▶ [ACTION ITEM] Nothing is to be altered; the data must be repeated exactly.

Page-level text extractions

▬▬▬▬▬▬

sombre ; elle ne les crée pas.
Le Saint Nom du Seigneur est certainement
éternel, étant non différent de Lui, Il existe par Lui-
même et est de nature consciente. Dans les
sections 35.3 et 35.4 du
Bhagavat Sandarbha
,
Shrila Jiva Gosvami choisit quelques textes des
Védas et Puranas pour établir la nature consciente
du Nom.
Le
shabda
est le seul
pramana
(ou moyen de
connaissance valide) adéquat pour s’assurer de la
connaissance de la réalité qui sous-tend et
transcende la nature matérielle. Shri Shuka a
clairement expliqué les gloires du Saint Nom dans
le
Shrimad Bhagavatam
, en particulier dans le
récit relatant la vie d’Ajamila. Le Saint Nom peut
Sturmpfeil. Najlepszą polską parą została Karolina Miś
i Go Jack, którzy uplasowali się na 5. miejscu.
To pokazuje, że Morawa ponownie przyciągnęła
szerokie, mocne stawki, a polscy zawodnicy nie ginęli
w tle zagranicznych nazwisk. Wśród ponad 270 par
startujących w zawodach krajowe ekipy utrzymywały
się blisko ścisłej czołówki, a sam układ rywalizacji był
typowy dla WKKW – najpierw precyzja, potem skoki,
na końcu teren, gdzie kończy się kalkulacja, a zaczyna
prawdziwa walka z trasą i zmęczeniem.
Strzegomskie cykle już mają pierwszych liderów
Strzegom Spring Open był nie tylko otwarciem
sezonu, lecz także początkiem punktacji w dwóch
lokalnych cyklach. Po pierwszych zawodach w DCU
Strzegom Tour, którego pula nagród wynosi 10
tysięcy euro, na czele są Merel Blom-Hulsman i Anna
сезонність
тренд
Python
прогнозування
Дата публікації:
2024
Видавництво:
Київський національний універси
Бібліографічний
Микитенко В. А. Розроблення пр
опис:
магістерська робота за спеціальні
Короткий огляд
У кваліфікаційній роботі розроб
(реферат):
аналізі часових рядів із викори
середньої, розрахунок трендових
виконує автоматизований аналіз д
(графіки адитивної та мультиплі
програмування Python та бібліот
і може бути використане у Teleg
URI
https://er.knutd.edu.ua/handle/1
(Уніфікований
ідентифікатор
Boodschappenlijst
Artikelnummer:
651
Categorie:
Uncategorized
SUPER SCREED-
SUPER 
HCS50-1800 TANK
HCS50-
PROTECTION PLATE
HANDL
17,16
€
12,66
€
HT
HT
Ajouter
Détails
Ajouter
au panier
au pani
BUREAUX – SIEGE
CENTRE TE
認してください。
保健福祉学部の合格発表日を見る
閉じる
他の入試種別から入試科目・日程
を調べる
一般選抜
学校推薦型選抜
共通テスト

▬▬▬▬▬▬

▶ [ANSWER BOX]
sombre ; elle ne les crée pas.
Le Saint Nom du Seigneur est certainement
éternel, étant non différent de Lui, Il existe par Lui-
même et est de nature consciente. Dans les
sections 35.3 et 35.4 du
Bhagavat Sandarbha
,
Shrila Jiva Gosvami choisit quelques textes des
Védas et Puranas pour établir la nature consciente
du Nom.
Le
shabda
est le seul
pramana
(ou moyen de
connaissance valide) adéquat pour s’assurer de la
connaissance de la réalité qui sous-tend et
transcende la nature matérielle. Shri Shuka a
clairement expliqué les gloires du Saint Nom dans
le
Shrimad Bhagavatam
, en particulier dans le
récit relatant la vie d’Ajamila. Le Saint Nom peut
Sturmpfeil. Najlepszą polską parą została Karolina Miś
i Go Jack, którzy uplasowali się na 5. miejscu.
To pokazuje, że Morawa ponownie przyciągnęła
szerokie, mocne stawki, a polscy zawodnicy nie ginęli
w tle zagranicznych nazwisk. Wśród ponad 270 par
startujących w zawodach krajowe ekipy utrzymywały
się blisko ścisłej czołówki, a sam układ rywalizacji był
typowy dla WKKW – najpierw precyzja, potem skoki,
na końcu teren, gdzie kończy się kalkulacja, a zaczyna
prawdziwa walka z trasą i zmęczeniem.
Strzegomskie cykle już mają pierwszych liderów
Strzegom Spring Open był nie tylko otwarciem
sezonu, lecz także początkiem punktacji w dwóch
lokalnych cyklach. Po pierwszych zawodach w DCU
Strzegom Tour, którego pula nagród wynosi 10
tysięcy euro, na czele są Merel Blom-Hulsman i Anna
сезонність
тренд
Python
прогнозування
Дата публікації:
2024
Видавництво:
Київський національний універси
Бібліографічний
Микитенко В. А. Розроблення пр
опис:
магістерська робота за спеціальні
Короткий огляд
У кваліфікаційній роботі розроб
(реферат):
аналізі часових рядів із викори
середньої, розрахунок трендових
виконує автоматизований аналіз д
(графіки адитивної та мультиплі
програмування Python та бібліот
і може бути використане у Teleg
URI
https://er.knutd.edu.ua/handle/1
(Уніфікований
ідентифікатор
Boodschappenlijst
Artikelnummer:
651
Categorie:
Uncategorized
SUPER SCREED-
SUPER 
HCS50-1800 TANK
HCS50-
PROTECTION PLATE
HANDL
17,16
€
12,66
€
HT
HT
Ajouter
Détails
Ajouter
au panier
au pani
BUREAUX – SIEGE
CENTRE TE
認してください。
保健福祉学部の合格発表日を見る
閉じる
他の入試種別から入試科目・日程
を調べる
一般選抜
学校推薦型選抜
共通テスト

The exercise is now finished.